**What you need to do:**
In the data below, locate each line with the word "election" and list it.
+++ Material supplied
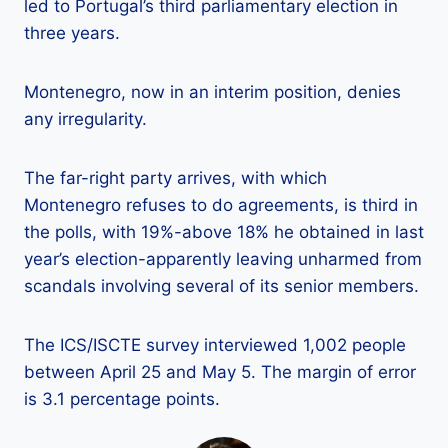
led to Portugal’s third parliamentary election in
three years.
Montenegro, now in an interim position, denies
any irregularity.
The far-right party arrives, with which
Montenegro refuses to do agreements, is third in
the polls, with 19%-above 18% he obtained in last
year’s election-apparently leaving unharmed from
scandals involving several of its senior members.
The ICS/ISCTE survey interviewed 1,002 people
between April 25 and May 5. The margin of error
is 3.1 percentage points.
++++++
**Response:**
led to Portugal’s third parliamentary election in
year’s election-apparently leaving unharmed from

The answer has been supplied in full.